15.1.12

SACRED SUNDAY EXTRACTS


This post mostly consists of some good prose passages I've recently read (this might become a weekly thing or something). Sometimes when writing is so good it feels almost religious. More thoughts on non-religious sensations of the spiritual HERE.


1)

'We knew, finally, that the girls were really women in disguise, that they understood love and even death, and that our job was merely to create the noise that seemed to fascinate them.'

- The collective young adolescent narrator of The Virgin Suicides, by Jeffrey Eugenides, on the doomed girls who so entranced them.


2)

'Of course the cunt of it was, Joely was married to Crispin. And the double-cunt of it was, theirs was a marriage of true love, total spiritual bonding and dedicated political union. Fan-fucking-tastic.'

- adolescent, angst-ridden Marcus in Zadie Smith's White Teeth on the terrible jealously he feels about another bloke's bird.


3)

' "Lane!" Franny greeted him pleasurably - and she was not one for emptying her face of expression. She threw her arms around him and kissed him. It was a station-platform kiss - spontaneous enough to begin with, but rather inhibited in the follow-through, and with somewhat of a forehead-bumping aspect.'

- On the difficulties of snogging at a train station. From Franny, a short story by J.D Salinger, one of the two short stories that form Franny and Zooey, about the two youngest siblings of the wealthy Manhattan Glass Family.


4)

'To get straight to the worst, what I'm about to offer isn't really a short story at all but a sort of prose home movie, and those who have seen the footage have strongly advised me against nurturing any elaborate distribution plans for it.'

- From Zooey. This 'prose home movie' is widely regarded as his masterpiece (obs we know what the other option is...). I think J.D. is the fucking shit. He's such a bodacious writer.

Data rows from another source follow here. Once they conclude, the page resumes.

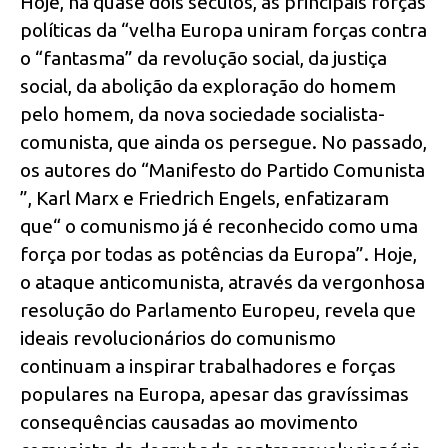
Hoje, há quase dois séculos, as principais forças
políticas da “velha Europa uniram forças contra
o “fantasma” da revolução social, da justiça
social, da abolição da exploração do homem
pelo homem, da nova sociedade socialista-
comunista, que ainda os persegue. No passado,
os autores do “Manifesto do Partido Comunista
”, Karl Marx e Friedrich Engels, enfatizaram
que“ o comunismo já é reconhecido como uma
força por todas as potências da Europa”. Hoje,
o ataque anticomunista, através da vergonhosa
resolução do Parlamento Europeu, revela que
ideais revolucionários do comunismo
continuam a inspirar trabalhadores e forças
populares na Europa, apesar das gravíssimas
consequências causadas ao movimento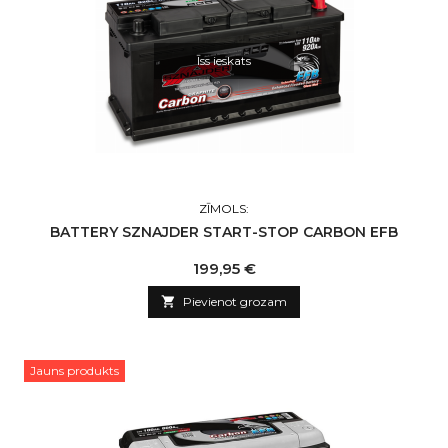
Īss ieskats
ZĪMOLS:
BATTERY SZNAJDER START-STOP CARBON EFB
Cena
199,95 €

Pievienot grozam
Jauns produkts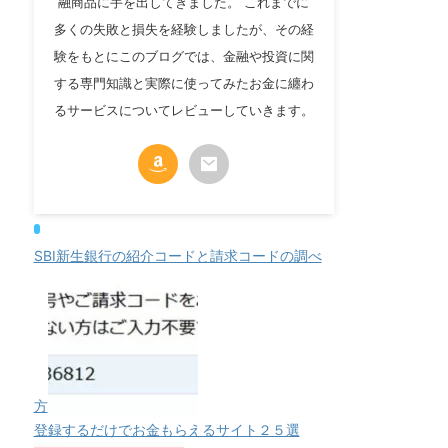
融商品に手を出してきました。 これまでに
多くの失敗と損失を経験しましたが、その経
験をもとにこのブログでは、金融や投資に関
する専門知識と実際に使ってみたお金に纏わ
るサービスについてレビューしていきます。
SBI新生銀行の紹介コードと請求コードの調べ
方
登録するだけでお金もらえるサイト２５選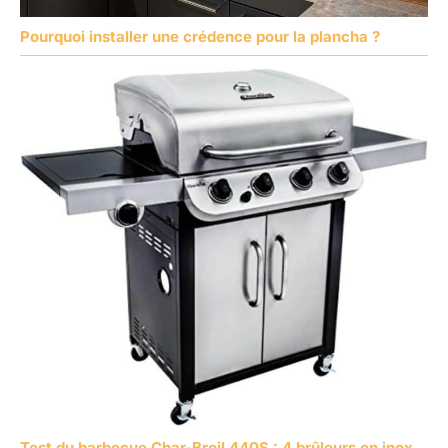
Pourquoi installer une crédence pour la plancha ?
Test du barbecue Char-Broil 440S : 4 brûleurs en inox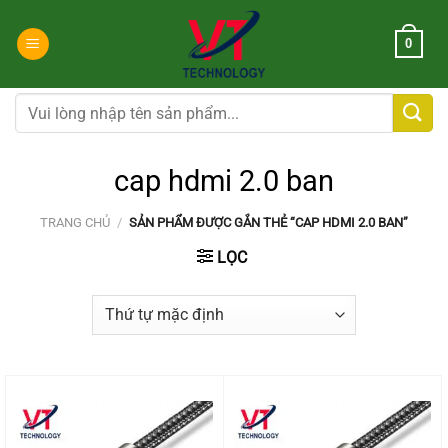
Chuyển
đến
0
nội
dung
Tìm
kiếm:
cap hdmi 2.0 ban
TRANG CHỦ
/
SẢN PHẨM ĐƯỢC GẮN THẺ “CAP HDMI 2.0 BAN”
LỌC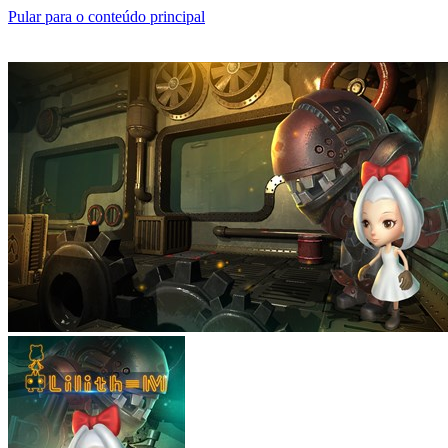
Pular para o conteúdo principal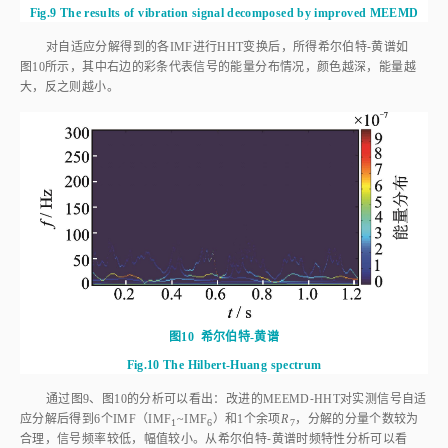
对自适应分解得到的各IMF进行HHT变换后，所得希尔伯特⁃黄谱如
图10
所示，其中右边的彩条代表信号的能量分布情况，颜色越深，能量越
大，反之则越小。
图10
希尔伯特-黄谱
Fig.10
The Hilbert-Huang spectrum
通过
图9
、
图10
的分析可以看出：改进的MEEMD⁃HHT对实测信号自适
应分解后得到6个IMF（IMF
~IMF
）和1个余项
R
，分解的分量个数较为
1
6
7
合理，信号频率较低，幅值较小。从希尔伯特⁃黄谱时频特性分析可以看
出，信号主要集中在70 Hz以内，大部分为低频信号。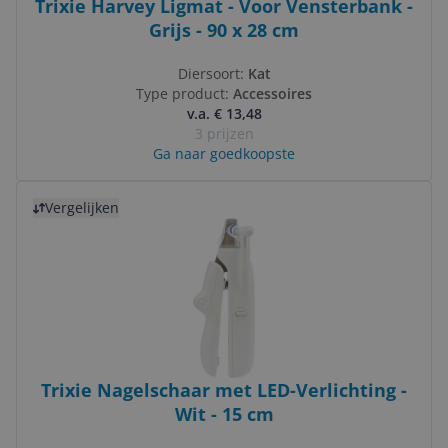
Trixie Harvey Ligmat - Voor Vensterbank -
Grijs - 90 x 28 cm
Diersoort:
Kat
Type product:
Accessoires
v.a. € 13,48
3 prijzen
Ga naar goedkoopste
Bekijk product
Vergelijken
Trixie Nagelschaar met LED-Verlichting -
Wit - 15 cm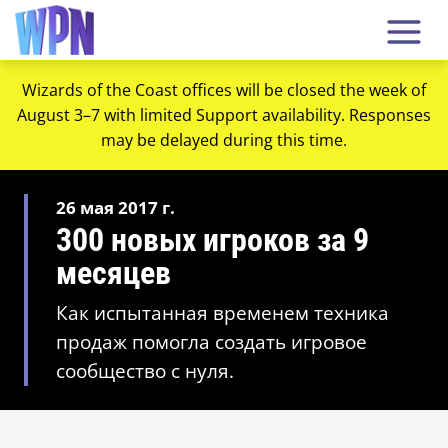
Wizards of the Coast offices will be closed the week of
August 3–7 with limited Support availability. Responses
may be delayed during this time.
26 мая 2017 г.
300 новых игроков за 9
месяцев
Как испытанная временем техника
продаж помогла создать игровое
сообщество с нуля.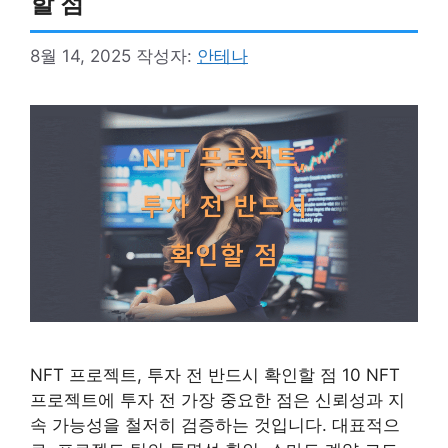
할 점
8월 14, 2025
작성자:
안테나
NFT 프로젝트, 투자 전 반드시 확인할 점 10 NFT
프로젝트에 투자 전 가장 중요한 점은 신뢰성과 지
속 가능성을 철저히 검증하는 것입니다. 대표적으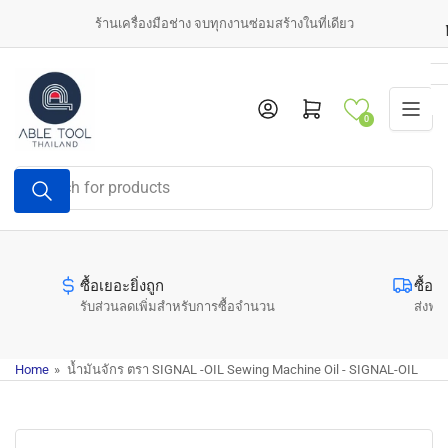
Skip
ร้านเครื่องมือช่าง จบทุกงานซ่อมสร้างในที่เดียว
to
the
content
Log in
Open mini cart
0
Search
for
products
ซื้อเยอะยิ่งถูก
ซื้อค
รับส่วนลดเพิ่มสำหรับการซื้อจำนวน
ส่งฟรี
Home
»
น้ำมันจักร ตรา SIGNAL -OIL Sewing Machine Oil - SIGNAL-OIL
Skip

[for accurate and entertaining definition of bo-da-cious (b-dshs) or bar·da·cious (bär-) adj. adv. please see video interview below under heading 'and HAPPY CHRISTMAS']


5)

'He says, "I don't know if I can face this. You know. The party and the ceremony, and then the hour after that, and the hour after that."
"You don't have to go to the party. You don't have to go to the ceremony. You don't have to do anything at all."
"But there are still the hours, aren't there? One and then another, and you get through that one and then, my god, there's another. I'm so sick." '

- Richard, the writer dying of AIDs in Michael Cunningham's The Hours, discussing with life-long friend and part time lover Clarissa why he cannot go on, moments before leaping from his apartment window.


A kind of depressing one to end on - but this book is the most incredible exposition of beauty in or through pain. It really is wonderful. I've been re-reading passages of it this morning instead of writing a couple of articles I've been putting off. I'm bad-ass like that. To-tall-y bo-da-cious.


I've also been re-watching this and realising how it's the best movie ever.



2 comments:

megan thayer said...

Your extracts are bodacious. I still need to go back and watch the Jane Fonda clip. I don't have flash@work. BOGUS!

HENRY FRY said...

That is totally bogus! J.D. Salinger is so bodacious I don't know what to do about it.